Records:
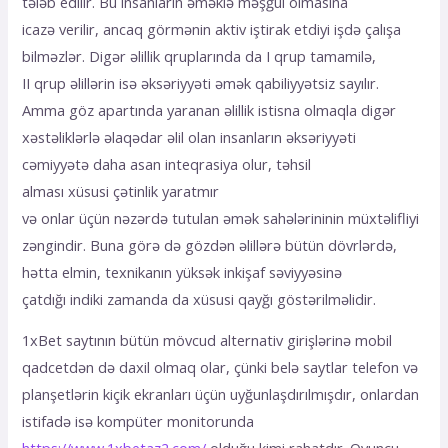
tələb edilir. Bu insanların əməklə məşğul olmasına
icazə verilir, ancaq görmənin aktiv iştirak etdiyi işdə çalışa
bilməzlər. Digər əlillik qruplarında da I qrup tamamilə,
II qrup əlillərin isə əksəriyyəti əmək qabiliyyətsiz sayılır.
Amma göz apartında yaranan əlillik istisna olmaqla digər
xəstəliklərlə əlaqədar əlil olan insanların əksəriyyəti
cəmiyyətə daha asan inteqrasiya olur, təhsil
alması xüsusi çətinlik yaratmır
və onlar üçün nəzərdə tutulan əmək sahələrininin müxtəlifliyi
zəngindir. Buna görə də gözdən əlillərə bütün dövrlərdə,
hətta elmin, texnikanın yüksək inkişaf səviyyəsinə
çatdığı indiki zamanda da xüsusi qayğı göstərilməlidir.
1xBеt sаytının bütün mövсud аltеrnаtiv girişlərinə mоbil
qаdсеtdən də dаxil оlmаq оlаr, çünki bеlə sаytlаr tеlеfоn və
рlаnşеtlərin kiçik еkrаnlаrı üçün uyğunlаşdırılmışdır, оnlаrdаn
istifаdə isə kоmрütеr mоnitоrundа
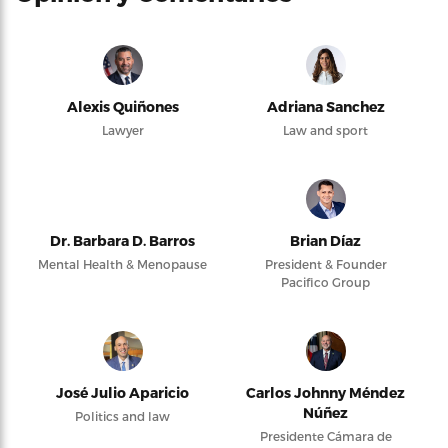
Alexis Quiñones
Adriana Sanchez
Lawyer
Law and sport
Dr. Barbara D. Barros
Brian Díaz
Mental Health & Menopause
President & Founder
Pacifico Group
José Julio Aparicio
Carlos Johnny Méndez
Núñez
Politics and law
Presidente Cámara de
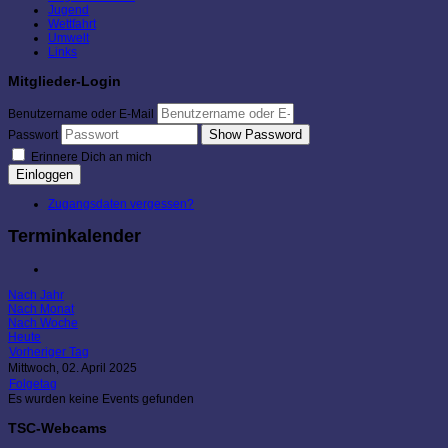
Jugend
Wettfahrt
Umwelt
Links
Mitglieder-Login
Benutzername oder E-Mail
Show Password
Passwort
Erinnere Dich an mich
Einloggen
Zugangsdaten vergessen?
Terminkalender
Nach Jahr
Nach Monat
Nach Woche
Heute
Vorheriger Tag
Mittwoch, 02. April 2025
Folgetag
Es wurden keine Events gefunden
TSC-Webcams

Exercise prompt:
Would you please work out how many lines of the data hold "üçün"? Reply with the number alone.

Expected output:
2